Lugares comunes

  Por: Juan Carlos Orrego  
 
Porque confío en la justa interpretación de quienes amparan mis líneas en este periódico digo, sin tapujos, que buena parte de los periodistas colombianos –aunque supongo que se trata de una epidemia mundial–son imbéciles rematados; incluso sospecho que se trata de algo más que imbecilidad: el torpe empecinamiento de algunos más parece enfermedad fatal, retraso mental salido de madre. Las escenas de la última jornada de liberación de secuestrados no dejan pensar otra cosa.
No sabe uno si el más grave padecimiento de la clase reporteril es la frivolidad, la impertinencia o la vanidad. Claro, nada más trillado que tal inventario de defectos en un gremio que ha hecho todo lo posible por labrar su mala reputación; sin embargo, no estará de más echar al fuego la leña de nuevos ejemplos.
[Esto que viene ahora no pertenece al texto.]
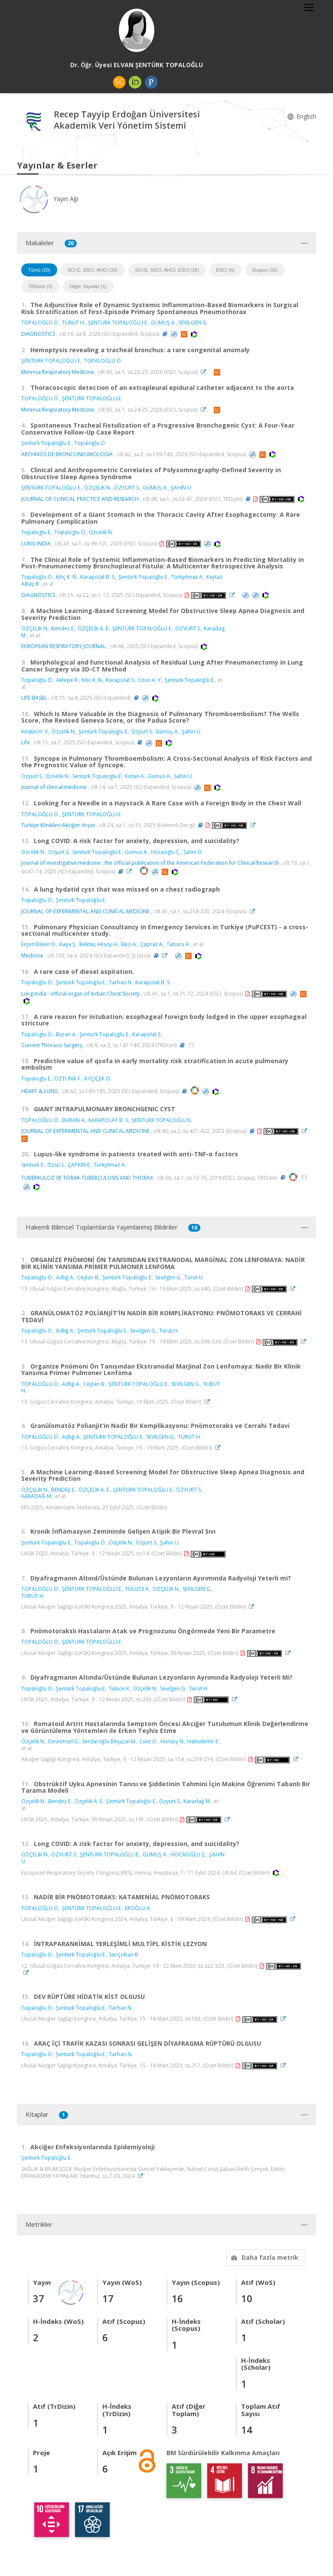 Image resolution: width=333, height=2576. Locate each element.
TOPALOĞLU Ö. (40, 322)
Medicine (32, 955)
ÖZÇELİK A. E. (94, 628)
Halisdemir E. (203, 1741)
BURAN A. (74, 1120)
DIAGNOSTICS (38, 333)
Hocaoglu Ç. (166, 852)
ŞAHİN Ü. (181, 487)
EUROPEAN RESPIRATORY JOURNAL (63, 646)
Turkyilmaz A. (110, 1164)
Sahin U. (183, 776)
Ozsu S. (56, 1164)
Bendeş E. (60, 1801)
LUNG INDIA (36, 543)
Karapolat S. (120, 680)
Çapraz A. (152, 944)
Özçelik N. (64, 731)
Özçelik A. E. (89, 1801)
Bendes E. (63, 628)
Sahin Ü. (193, 852)
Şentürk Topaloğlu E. (46, 443)
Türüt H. (194, 1277)
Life (25, 742)
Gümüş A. (167, 731)
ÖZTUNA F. (68, 1078)
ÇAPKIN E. (79, 1164)
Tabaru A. (178, 944)
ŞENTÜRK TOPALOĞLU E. (118, 322)
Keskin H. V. (35, 731)
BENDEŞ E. (63, 1489)
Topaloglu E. (36, 532)
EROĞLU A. (138, 1908)
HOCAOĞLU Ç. (188, 1854)
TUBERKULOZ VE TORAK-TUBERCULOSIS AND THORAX (87, 1177)
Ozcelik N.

En lo que respecta a la frivolidad, es difícil imaginar algo peor que los folclóricos cálculos en que se enzarzaron los periodistas antes de que se revelara la identidad de los policías liberados, bazar que incluyó un sinnúmero de entrevistas irresponsables, burlas a la esperanza ajena. Parecía como si, ante un partido de la Selección Colombia, trataran de acertar a estar en la casa del hombre gol; o peor: parecían soldados romanos jugándose la sangrienta capa de Jesús con los dados de la angustia del prójimo.
Enseguida viene la nula prudencia de esos monstruos con micrófono, apiñados como moscas ante la cansada carne de calabozo que es todo ex secuestrado. El famélico Alan Jara, llevado en vilo por su hijo, resistía a duras penas los gritos, preguntas necias y asedio de una jauría insensata que, bien se veía, trataba de agradar a jefes estúpidos -odiosos gurús de la radio y la televisión- o ganarse un premio de hojalata en la próxima noche de gala de las comunicaciones. Jorge Alfredo Vargas -quien se tiene por tuerto entre los ciegos- preguntó al llanero liberado sobre el abrazo aplazado que tenía para su mujer y su hijo: poco faltó para que pidiera detalles de la nueva cópula de Jara con su mujer, aplazada por siete años de infierno verde. Un par de días después, otros como Vargas echaban carnadas a la boca sin control de Sigifredo López, demente con su restablecida libertad.
En defensa de lo que creen es su “derecho a informar” –pero realmente solo hay afán de brillar como vedettes–, los periodistas se desgarran las vestiduras ante las cámaras y se alían momentáneamente entre enemigos, y, cejijuntos, citan a Aristóteles, Mandela y las Naciones Unidas para exigir que se les deje meter sus narices en lo que les place. Pero aquello que casi desata un golpe político del “cuarto poder” colombiano se redujo a poca cosa: imágenes de abrazos de familias que no están amarradas con nuestros lazos de sangre, reiteración de noticias consabidas, homilías babosas y patéticas improvisaciones poéticas de reporteros demasiado pagados de sí mismos. No otra cosa era lo que les urgía informar.
Finalmente, lo que se produce a fuerza de repetir tantos vicios es, también, un objeto sin ningún sabor original: ahora tenemos la impresión de que sabemos cuáles son los pasos del show televisivo de cada liberación de rehenes. Nuestros periodistas lo han estandarizado como una procesión de Semana Santa: primera estación: los comisionados en el hotel; segunda: los comisionados van al aeropuerto; tercera: la esposa guisa un sancocho especial… A duras penas, el humor de cepa de alguien como Alan Jara puede torcer el destino del consabido libreto. La falta de autenticidad se expande como una plaga una vez que los duendes de la información profieren el conjuro de sus torpezas. Incluso esta columna ha resultado de lo más previsible, empeñada en llamar huevo a aquello que pone la gallina.